%%

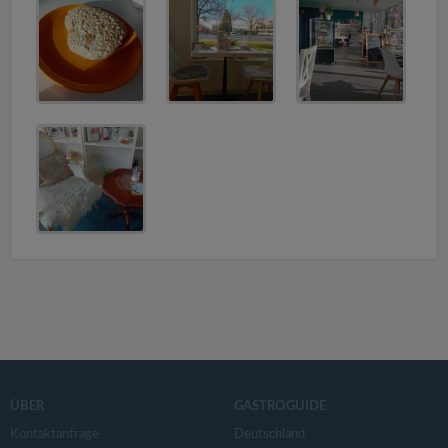
v
i
g
a
t
i
o
n
ÜBER
GASTROGUIDE
Kontaktanfrage
Deutschland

%%

The result should be a verbatim copy of the data, free of pictures.

-- The answer --
v
i
g
a
t
i
o
n
ÜBER
GASTROGUIDE
Kontaktanfrage
Deutschland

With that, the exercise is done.